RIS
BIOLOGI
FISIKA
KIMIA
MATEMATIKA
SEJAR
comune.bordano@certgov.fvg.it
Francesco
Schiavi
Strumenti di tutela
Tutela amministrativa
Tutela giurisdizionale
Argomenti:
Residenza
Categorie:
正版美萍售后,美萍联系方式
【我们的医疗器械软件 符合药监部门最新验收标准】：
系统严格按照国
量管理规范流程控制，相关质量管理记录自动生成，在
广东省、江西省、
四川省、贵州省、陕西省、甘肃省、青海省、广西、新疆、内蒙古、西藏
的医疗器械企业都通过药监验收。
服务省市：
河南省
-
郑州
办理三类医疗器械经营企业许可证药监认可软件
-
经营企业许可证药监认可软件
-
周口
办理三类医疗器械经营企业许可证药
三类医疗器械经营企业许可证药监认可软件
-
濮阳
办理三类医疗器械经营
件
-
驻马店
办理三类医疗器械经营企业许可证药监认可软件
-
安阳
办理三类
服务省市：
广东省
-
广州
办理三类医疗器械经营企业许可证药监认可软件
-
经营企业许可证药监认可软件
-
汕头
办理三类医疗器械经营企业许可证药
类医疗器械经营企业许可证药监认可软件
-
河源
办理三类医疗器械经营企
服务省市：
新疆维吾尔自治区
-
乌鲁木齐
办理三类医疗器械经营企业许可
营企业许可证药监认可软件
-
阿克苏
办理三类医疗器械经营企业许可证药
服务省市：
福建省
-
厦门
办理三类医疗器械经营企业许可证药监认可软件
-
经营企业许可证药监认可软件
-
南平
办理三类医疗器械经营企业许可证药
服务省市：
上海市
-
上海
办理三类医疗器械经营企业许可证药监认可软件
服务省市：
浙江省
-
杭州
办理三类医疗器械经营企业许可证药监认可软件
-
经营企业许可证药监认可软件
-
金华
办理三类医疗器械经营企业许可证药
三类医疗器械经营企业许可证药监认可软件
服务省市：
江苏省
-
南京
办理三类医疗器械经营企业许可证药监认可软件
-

▶ PROBLEM DESCRIPTION: Whatever the number of entries above, each one is to be copied exactly.

▶ ANSWER FOR THIS EXERCISE:
RIS
BIOLOGI
FISIKA
KIMIA
MATEMATIKA
SEJAR
comune.bordano@certgov.fvg.it
Francesco
Schiavi
Strumenti di tutela
Tutela amministrativa
Tutela giurisdizionale
Argomenti:
Residenza
Categorie:
正版美萍售后,美萍联系方式
【我们的医疗器械软件 符合药监部门最新验收标准】：
系统严格按照国
量管理规范流程控制，相关质量管理记录自动生成，在
广东省、江西省、
四川省、贵州省、陕西省、甘肃省、青海省、广西、新疆、内蒙古、西藏
的医疗器械企业都通过药监验收。
服务省市：
河南省
-
郑州
办理三类医疗器械经营企业许可证药监认可软件
-
经营企业许可证药监认可软件
-
周口
办理三类医疗器械经营企业许可证药
三类医疗器械经营企业许可证药监认可软件
-
濮阳
办理三类医疗器械经营
件
-
驻马店
办理三类医疗器械经营企业许可证药监认可软件
-
安阳
办理三类
服务省市：
广东省
-
广州
办理三类医疗器械经营企业许可证药监认可软件
-
经营企业许可证药监认可软件
-
汕头
办理三类医疗器械经营企业许可证药
类医疗器械经营企业许可证药监认可软件
-
河源
办理三类医疗器械经营企
服务省市：
新疆维吾尔自治区
-
乌鲁木齐
办理三类医疗器械经营企业许可
营企业许可证药监认可软件
-
阿克苏
办理三类医疗器械经营企业许可证药
服务省市：
福建省
-
厦门
办理三类医疗器械经营企业许可证药监认可软件
-
经营企业许可证药监认可软件
-
南平
办理三类医疗器械经营企业许可证药
服务省市：
上海市
-
上海
办理三类医疗器械经营企业许可证药监认可软件
服务省市：
浙江省
-
杭州
办理三类医疗器械经营企业许可证药监认可软件
-
经营企业许可证药监认可软件
-
金华
办理三类医疗器械经营企业许可证药
三类医疗器械经营企业许可证药监认可软件
服务省市：
江苏省
-
南京
办理三类医疗器械经营企业许可证药监认可软件
-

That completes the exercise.